Whether pension funds and other investors are behind the rise in food and fuel prices has sparked a heated debate on Capitol Hill and pitted powerful interest groups against one another. The airlines and other industry associations say the influx of investment money is creating a bidding war for commodity contracts and contributing to higher gas and food prices, hindering companies that need the goods for their businesses.

"The financial health and security of the United States depends, in part, on a commodities market that is stable, rational and predictable," Douglas Streenland, chief executive of Northwest Airlines told a House oversight subcommittee recently. "If the current pricing dynamic does not change, our industry will be severely challenged and will continue shrinking -- to the detriment of customers and the communities we serve."

Even as rising prices translate into staggering increases at the grocery store and at the pump, some regulators, including Treasury Secretary Henry M. Paulson Jr., say investors are not to blame. He has argued that the markets need them because they expand trading volume, allowing goods to change hands more easily.

Walter Lukken, acting chairman of the Commodity Futures Trading Commission, said the price of oil and other goods is going up simply because demand is outstripping supply. "It's our proposition that strong fundamentals are at play, driving higher commodity prices across the board," he said. "There are obviously powerful economic forces in play here: the falling dollar, political unrest in the Middle East, flat global production, rising demand from emerging world economies."

Lukken said his agency would study the issue nonetheless. He said he has formed a task force involving staff from the CFTC, Treasury and the Federal Reserve. Its report will be out in mid-September, he said.

But critics question whether long-term investors such as pension funds should bet on oil and other critical commodities.

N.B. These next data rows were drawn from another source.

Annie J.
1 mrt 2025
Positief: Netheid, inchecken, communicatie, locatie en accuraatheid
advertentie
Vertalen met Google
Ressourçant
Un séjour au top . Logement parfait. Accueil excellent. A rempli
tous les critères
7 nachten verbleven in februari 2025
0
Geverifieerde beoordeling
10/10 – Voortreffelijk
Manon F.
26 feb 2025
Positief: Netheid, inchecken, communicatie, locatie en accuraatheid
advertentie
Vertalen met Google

"They were never designed for that. When you are buying food and energy commodities, it's affecting people's lives. There are social-justice issues," said Michael Masters, a hedge fund manager who has testified before Congress on the subject several times.

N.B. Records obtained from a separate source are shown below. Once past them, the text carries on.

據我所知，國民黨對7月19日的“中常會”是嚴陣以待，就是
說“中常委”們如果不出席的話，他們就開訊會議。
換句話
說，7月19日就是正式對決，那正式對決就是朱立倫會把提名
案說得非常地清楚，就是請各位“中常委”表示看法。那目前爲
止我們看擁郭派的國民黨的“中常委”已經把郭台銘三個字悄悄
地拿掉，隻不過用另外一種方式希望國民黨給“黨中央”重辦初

Pension managers counter that the public also has a stake in making sure retirement accounts are healthy. Commodities are one of the few investments that can perform well when inflation is rising.

In Fairfax County's case, no other investment came close to the returns of its commodity investment. Overall, its pension fund, which has about $5 billion in assets and serves 18,400 active county employees and 7,000 retirees, may show a very slight gain for the fiscal year ended June 1, officials said.

"Our job is to minimize our risks on the taxpayer," said Mears, the county's pension executive director. "If you can do that, why wouldn't you?"